Anti-faith craze breaks the progress made by big technology


Always be wary of the name given to a legal entity. It does not accurately describe the effect of issuing an invoice. In fact, laws are often the opposite of what their name suggests.

The bill, dubbed the American Innovation and Choice Online Act, was introduced by Sen. Amy Klobuchar, D-Minn. Take it. While everyone likes more choice and innovation, this bill stifles both because it imposes higher costs on consumers. Indeed, a more appropriate name for Klobuchar’s bill would be the Anti-Consumer and Thrift Act of 2022.

The bill, part of a recent push to expand antitrust regulation, would allow government bureaucrats at the Federal Trade Commission and the Justice Department to oversee regulations intended to make the economy’s booming tech sector less regulated and larger companies. A “big” organization is serving consumers. The economics of this proposition are all wrong.

Big tech success stories targeted by Klobuchar

The targets of these legislative efforts are some of the most successful companies in our nation’s history, including Apple, Google, Facebook, Amazon, and Microsoft. Klobuchar and company want to break down these entrepreneurial successes into smaller companies, without considering the benefits that all consumers get from vertical integration. Vertical integration is when a company owns several levels of production. When competing for customers, firms buy or sell different standards to achieve maximum efficiency. To put this fact in perspective, popular services like Amazon Prime and Google Maps are the result of vertical integration and are prohibited by the new law.

Let’s look at some basics. Nobel laureate economist FA Hayek observed, “Economic planning, regulation, and intervention open the way to tyranny by building a power structure that is inevitably taken over by the most power-hungry and unscrupulous.”

Too high risks to allow bureaucrats to control economic growth

It is economically and politically dangerous for unelected bureaucrats to extend power over companies that drive economic growth. The danger of the government abusing this power by forcing companies to submit to the interests of organized interest groups, including the ruling government, is very great. The continued suppression of decision-making based on profit and loss leads to inefficiency and stagnation.
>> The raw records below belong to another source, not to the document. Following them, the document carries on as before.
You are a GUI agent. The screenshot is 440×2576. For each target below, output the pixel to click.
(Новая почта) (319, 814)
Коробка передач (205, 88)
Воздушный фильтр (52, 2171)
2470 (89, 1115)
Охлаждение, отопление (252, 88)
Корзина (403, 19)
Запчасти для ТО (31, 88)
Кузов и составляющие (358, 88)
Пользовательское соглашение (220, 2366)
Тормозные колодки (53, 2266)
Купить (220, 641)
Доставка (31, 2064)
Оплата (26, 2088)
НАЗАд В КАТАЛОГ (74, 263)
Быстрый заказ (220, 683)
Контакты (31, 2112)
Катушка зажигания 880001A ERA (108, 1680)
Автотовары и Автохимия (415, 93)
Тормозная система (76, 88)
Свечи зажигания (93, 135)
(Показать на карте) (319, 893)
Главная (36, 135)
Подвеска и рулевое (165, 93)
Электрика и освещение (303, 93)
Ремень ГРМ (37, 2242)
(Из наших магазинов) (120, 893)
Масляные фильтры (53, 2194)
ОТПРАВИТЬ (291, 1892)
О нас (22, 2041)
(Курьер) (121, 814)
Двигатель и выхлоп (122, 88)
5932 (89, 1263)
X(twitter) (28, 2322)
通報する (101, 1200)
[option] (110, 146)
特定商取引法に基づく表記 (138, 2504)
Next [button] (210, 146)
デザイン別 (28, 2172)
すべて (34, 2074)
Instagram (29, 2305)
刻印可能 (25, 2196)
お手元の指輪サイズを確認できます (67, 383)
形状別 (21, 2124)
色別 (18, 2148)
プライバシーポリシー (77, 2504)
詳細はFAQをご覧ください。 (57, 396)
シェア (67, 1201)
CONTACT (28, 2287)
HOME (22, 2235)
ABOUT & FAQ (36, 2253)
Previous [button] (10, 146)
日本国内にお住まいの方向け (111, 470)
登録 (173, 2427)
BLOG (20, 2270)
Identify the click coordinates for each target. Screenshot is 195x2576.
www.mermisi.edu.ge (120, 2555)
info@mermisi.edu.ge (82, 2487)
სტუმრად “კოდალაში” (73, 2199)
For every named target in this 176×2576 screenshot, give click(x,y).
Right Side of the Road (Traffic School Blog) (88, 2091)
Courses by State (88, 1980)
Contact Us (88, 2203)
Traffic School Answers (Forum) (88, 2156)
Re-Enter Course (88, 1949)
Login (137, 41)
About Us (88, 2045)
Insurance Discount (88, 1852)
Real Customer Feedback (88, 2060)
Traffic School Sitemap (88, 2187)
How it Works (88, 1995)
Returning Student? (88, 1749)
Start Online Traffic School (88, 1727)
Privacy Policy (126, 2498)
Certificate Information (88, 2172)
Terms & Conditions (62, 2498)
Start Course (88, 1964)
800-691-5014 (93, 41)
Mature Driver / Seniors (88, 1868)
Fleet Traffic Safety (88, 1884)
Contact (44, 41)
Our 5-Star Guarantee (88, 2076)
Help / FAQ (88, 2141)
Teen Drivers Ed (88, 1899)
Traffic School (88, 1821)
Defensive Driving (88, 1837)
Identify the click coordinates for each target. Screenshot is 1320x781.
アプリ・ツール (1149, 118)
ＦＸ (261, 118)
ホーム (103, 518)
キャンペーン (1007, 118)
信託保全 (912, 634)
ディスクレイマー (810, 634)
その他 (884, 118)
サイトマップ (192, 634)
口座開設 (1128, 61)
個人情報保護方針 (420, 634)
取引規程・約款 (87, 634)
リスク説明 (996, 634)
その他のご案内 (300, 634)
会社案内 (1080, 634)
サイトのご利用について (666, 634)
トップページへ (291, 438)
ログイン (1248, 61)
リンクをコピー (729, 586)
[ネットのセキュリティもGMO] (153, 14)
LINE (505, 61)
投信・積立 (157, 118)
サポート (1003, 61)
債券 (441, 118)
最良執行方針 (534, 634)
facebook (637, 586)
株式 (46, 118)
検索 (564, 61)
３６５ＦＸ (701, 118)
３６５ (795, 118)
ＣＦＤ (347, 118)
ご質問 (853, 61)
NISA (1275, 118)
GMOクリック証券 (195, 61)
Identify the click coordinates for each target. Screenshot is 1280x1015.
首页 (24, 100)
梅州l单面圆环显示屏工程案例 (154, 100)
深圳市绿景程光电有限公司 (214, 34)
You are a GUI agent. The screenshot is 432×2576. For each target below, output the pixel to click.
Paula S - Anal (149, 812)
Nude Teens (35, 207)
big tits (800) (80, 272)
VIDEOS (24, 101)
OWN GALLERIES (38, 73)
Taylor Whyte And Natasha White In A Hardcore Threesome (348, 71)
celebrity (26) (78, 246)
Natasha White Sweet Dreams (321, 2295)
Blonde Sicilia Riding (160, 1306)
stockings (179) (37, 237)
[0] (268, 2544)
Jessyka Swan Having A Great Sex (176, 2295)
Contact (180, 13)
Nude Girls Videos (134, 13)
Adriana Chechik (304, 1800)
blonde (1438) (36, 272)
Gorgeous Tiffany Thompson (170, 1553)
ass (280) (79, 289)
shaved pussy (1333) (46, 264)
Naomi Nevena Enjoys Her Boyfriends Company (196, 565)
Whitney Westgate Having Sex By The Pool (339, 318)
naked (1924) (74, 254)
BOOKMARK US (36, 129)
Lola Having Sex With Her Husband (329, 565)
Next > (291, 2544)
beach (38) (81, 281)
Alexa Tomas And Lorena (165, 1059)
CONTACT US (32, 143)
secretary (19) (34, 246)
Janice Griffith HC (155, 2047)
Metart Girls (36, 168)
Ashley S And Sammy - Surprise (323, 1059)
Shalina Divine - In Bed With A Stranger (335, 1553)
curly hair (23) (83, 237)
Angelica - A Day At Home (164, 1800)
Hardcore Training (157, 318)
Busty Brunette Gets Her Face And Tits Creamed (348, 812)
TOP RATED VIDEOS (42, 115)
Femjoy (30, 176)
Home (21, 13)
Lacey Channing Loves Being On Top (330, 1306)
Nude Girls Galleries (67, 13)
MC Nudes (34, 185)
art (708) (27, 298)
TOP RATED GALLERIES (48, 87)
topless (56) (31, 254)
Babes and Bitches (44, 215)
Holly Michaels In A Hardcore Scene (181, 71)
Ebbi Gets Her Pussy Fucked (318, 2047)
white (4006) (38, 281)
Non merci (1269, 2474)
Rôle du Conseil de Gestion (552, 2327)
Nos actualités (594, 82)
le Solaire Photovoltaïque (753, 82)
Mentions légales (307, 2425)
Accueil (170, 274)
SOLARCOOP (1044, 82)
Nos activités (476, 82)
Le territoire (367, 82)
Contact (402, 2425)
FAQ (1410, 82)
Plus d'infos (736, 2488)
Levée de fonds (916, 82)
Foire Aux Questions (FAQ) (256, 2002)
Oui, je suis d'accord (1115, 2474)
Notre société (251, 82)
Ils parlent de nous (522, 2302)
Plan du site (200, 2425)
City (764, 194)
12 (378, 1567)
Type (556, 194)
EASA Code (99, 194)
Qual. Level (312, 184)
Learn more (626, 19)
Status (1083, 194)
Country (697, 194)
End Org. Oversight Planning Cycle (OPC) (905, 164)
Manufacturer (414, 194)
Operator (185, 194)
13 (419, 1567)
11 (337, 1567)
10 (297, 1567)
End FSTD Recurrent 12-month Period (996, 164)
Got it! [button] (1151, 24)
One does not need to believe that the market produces perfect results to understand that government cannot be much superior to private enterprise. Political decisions are not driven by any market signals, profit motive or consumer preferences. These decisions are political in nature, suffer from serious cognitive problems, and are often tied to any accountability system when they fail. Government often favors big, successful companies that offer new technology that lawmakers often don’t understand well, but that consumers love. This is why government often fails, and this policy is no exception.

Active antitrust intervention has support from both parties, but for all the wrong reasons. Progressives push for intervention out of a desire for free markets, an instinctive itch to make companies submit to government power rather than making choices for consumers. Some national conservatives, on the other hand, resent “Big Tech’s” discrimination against conservatives. These conservatives misinterpret their anger as reason enough to attack successful tech companies. Any elected official who favors small government and respects the free market should strongly oppose these ideas.

Bill would cost consumers $300 billion in the long run.

The cost to consumers from this bill will be severe. An October 2021 study by NERA Economic Consulting estimated that such a proposal would cost consumers $300 billion because it would “consolidate online platforms and marketplaces into shared service providers, structural segregation and trade restrictions.”

Encouraging federal bureaucrats to assume the market-tested decision-making processes of some of the most successful companies in history is bad economic policy. Some in Congress have sided with both parties in resisting their colleagues’ challenge to target private-sector entrepreneurs. Sen. Rand Paul, R-Ky., wrote on Fox News: “These proposals to downsize the tech giants would instead preserve the dominance of these companies and deprive consumers of the technological innovation that only a free market can offer.” Competition can deliver.” Paul explains how the benefits of vertical integration and “winner” competition allow companies to achieve greater growth—and if—a company “continually rewards its customers with superior products and innovations.”

In fact, the lack of heavy-handed regulation in the US technology sector has led to unprecedented economic growth and high living standards. We should be suspicious of those in Congress who claim to do better by destroying what works well.

Veronique de Rugy is the George Gibbs Chair in Political Economy and a senior fellow at the Mercatus Center at George Mason University.